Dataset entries
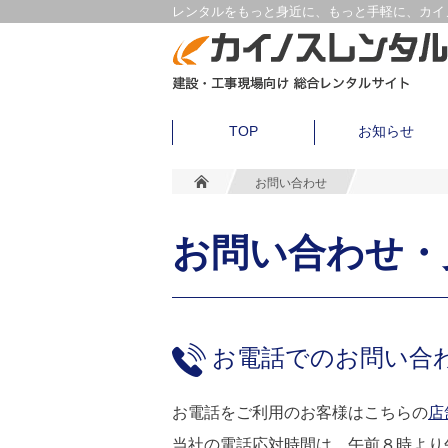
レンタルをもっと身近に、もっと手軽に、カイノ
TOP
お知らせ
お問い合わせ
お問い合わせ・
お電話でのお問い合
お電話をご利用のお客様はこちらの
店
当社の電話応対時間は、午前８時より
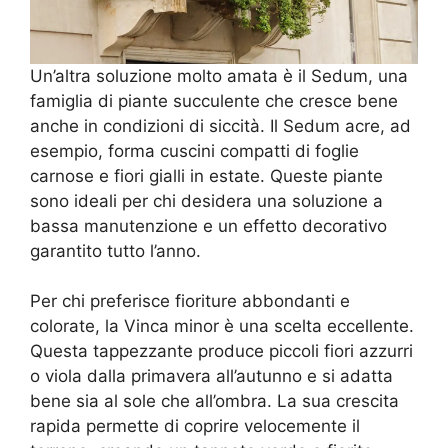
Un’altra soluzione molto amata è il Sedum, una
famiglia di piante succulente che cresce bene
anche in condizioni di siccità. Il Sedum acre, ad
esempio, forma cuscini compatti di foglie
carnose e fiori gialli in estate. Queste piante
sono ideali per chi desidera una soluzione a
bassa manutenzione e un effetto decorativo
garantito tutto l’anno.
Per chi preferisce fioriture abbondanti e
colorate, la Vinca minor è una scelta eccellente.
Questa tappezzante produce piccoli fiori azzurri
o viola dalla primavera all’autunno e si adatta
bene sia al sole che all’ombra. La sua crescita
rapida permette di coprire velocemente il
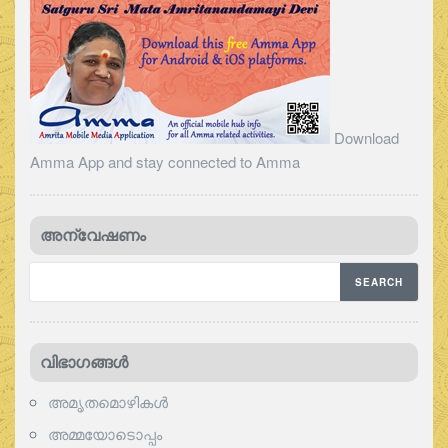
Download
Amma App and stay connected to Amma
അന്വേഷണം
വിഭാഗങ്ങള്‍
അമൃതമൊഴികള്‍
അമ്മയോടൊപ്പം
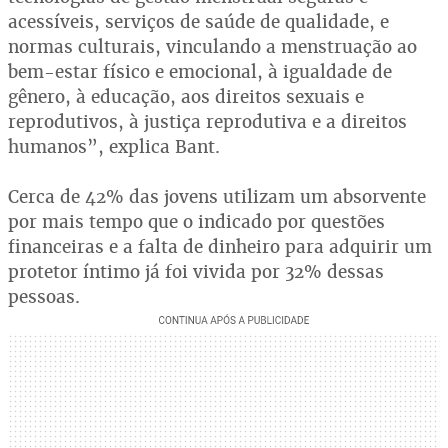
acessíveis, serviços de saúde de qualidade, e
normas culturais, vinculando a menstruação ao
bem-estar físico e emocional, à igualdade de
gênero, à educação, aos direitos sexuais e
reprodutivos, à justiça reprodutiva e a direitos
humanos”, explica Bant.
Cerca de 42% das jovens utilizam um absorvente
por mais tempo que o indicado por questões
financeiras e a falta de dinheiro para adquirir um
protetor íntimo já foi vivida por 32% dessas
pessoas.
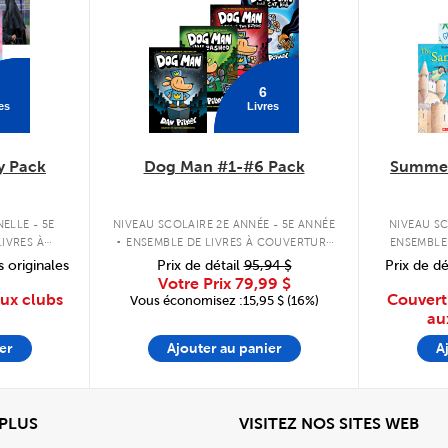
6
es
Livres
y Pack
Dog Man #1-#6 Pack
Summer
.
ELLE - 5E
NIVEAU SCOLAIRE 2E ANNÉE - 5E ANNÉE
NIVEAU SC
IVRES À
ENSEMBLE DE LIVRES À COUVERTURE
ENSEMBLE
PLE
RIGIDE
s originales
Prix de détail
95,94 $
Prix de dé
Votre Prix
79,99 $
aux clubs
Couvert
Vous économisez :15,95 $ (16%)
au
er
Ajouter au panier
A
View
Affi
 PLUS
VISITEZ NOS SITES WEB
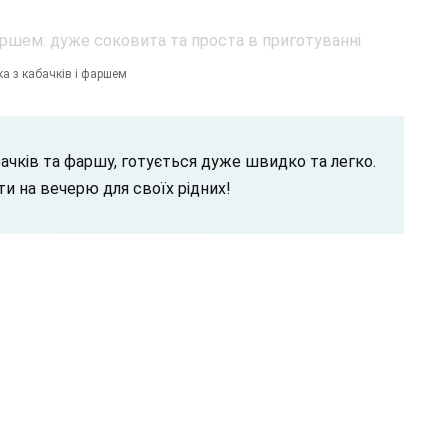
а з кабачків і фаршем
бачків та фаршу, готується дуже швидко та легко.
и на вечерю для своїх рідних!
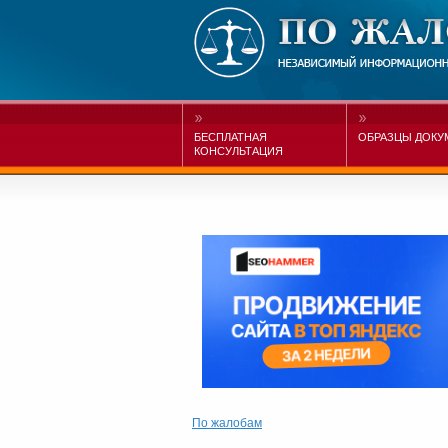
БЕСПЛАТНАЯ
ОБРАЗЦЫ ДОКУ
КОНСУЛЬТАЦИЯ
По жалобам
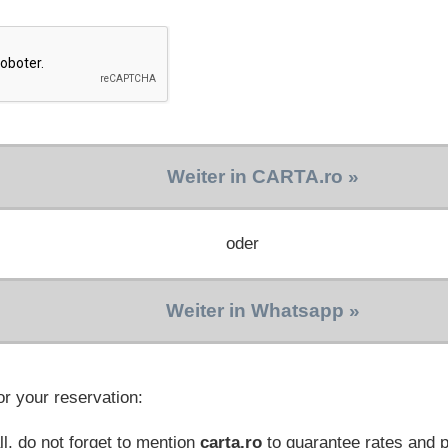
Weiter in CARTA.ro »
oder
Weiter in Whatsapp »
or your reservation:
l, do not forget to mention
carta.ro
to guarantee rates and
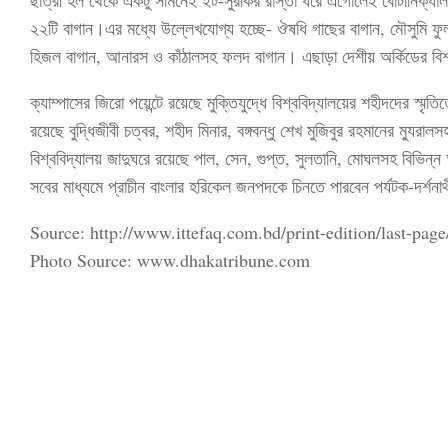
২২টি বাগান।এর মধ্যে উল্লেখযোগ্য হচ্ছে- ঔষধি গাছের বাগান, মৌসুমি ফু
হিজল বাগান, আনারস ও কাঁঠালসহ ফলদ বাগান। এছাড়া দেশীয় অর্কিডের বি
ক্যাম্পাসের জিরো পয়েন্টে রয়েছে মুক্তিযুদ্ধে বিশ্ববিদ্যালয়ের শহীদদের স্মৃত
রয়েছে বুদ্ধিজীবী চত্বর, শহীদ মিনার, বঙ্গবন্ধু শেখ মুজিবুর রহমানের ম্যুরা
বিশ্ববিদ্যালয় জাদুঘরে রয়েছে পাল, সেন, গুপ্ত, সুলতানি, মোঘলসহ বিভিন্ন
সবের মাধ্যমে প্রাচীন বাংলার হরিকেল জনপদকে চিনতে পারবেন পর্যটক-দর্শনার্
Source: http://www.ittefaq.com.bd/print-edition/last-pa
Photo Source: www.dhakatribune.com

Task to carry out => Filter the records above, keeping each line that contains the word "direitos".

Reply =>
gênero, à educação, aos direitos sexuais e
reprodutivos, à justiça reprodutiva e a direitos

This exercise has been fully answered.